Llama 3.2 Instruct 11B (Vision) is a multimodal large language model developed by Meta, designed to process both text and image inputs. It belongs to the Llama 3.2 collection, which introduced Meta's first natively supported vision capabilities in a smaller, more efficient parameter size compared to its 90B counterpart. The model is instruction-tuned using supervised fine-tuning (SFT) and reinforcement learning with human feedback (RLHF) to optimize performance for conversational use and task-oriented requests.

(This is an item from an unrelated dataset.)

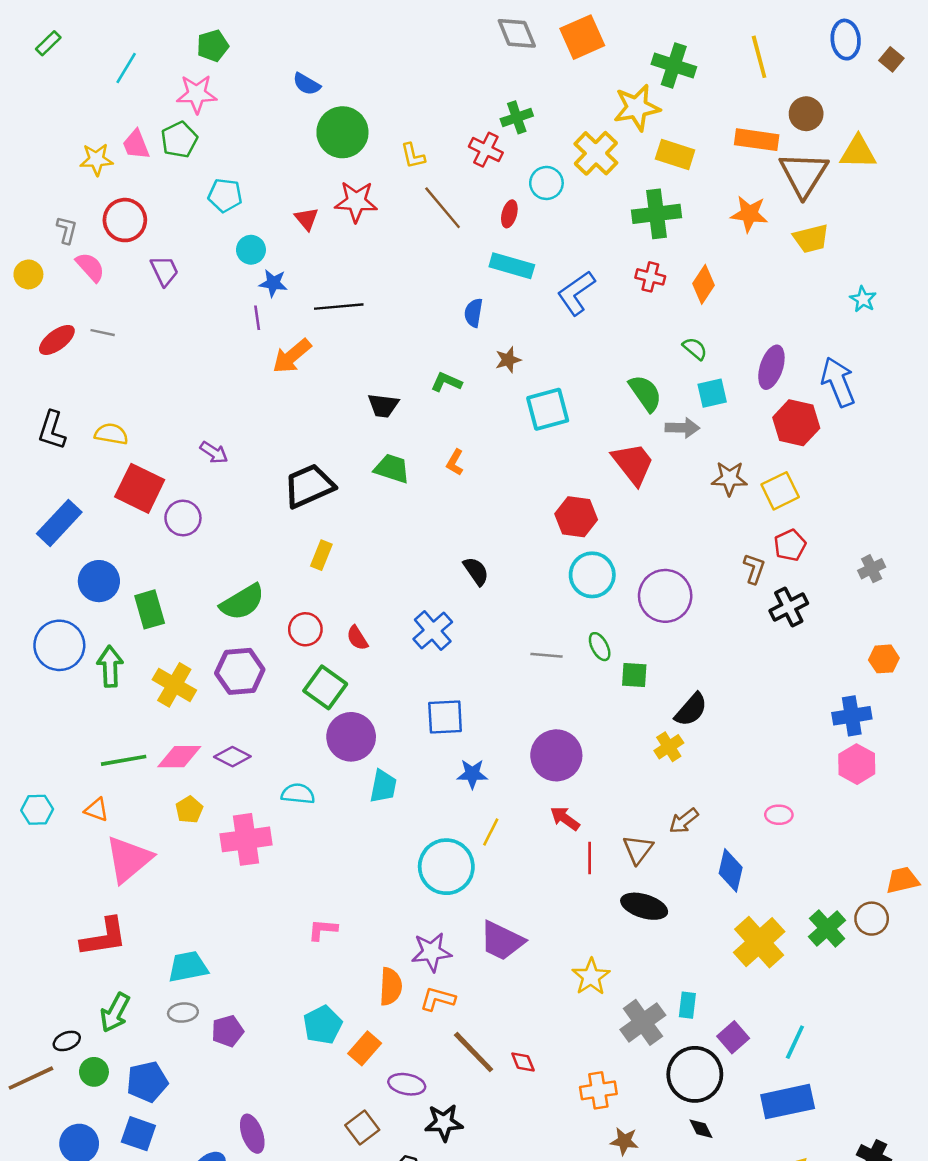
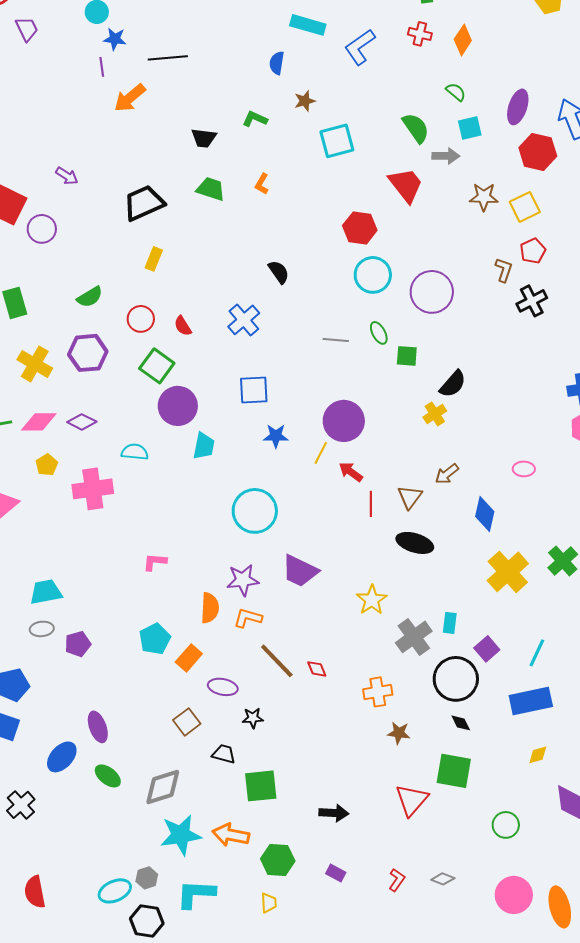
green semicircle: (242, 602) -> (90, 297), size x0.7
yellow line: (491, 832) -> (321, 453), moved
black star: (444, 1123) -> (253, 718), size x0.7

The model architecture is built upon the Llama 3.1 text-only backbone, utilizing a transformer-based auto-regressive approach. To enable visual understanding, it incorporates a vision adapter consisting of cross-attention layers that integrate image encoder representations into the core language model. This design allows the model to maintain strong linguistic reasoning while gaining the ability to interpret visual data.
Key capabilities of the 11B Vision model include image reasoning, document visual question answering (DocVQA), image captioning, and optical character recognition (OCR). It is capable of extracting structured information from images, such as charts or graphs, and answering general questions about visual scenes. While the model supports multilingual text processing in eight languages, visual-text multimodal tasks are officially supported primarily in English.
With a context window of 128,000 tokens, the model can handle long-form documents alongside high-resolution image inputs. It is released under the Llama 3.2 Community License, allowing for both research and commercial applications.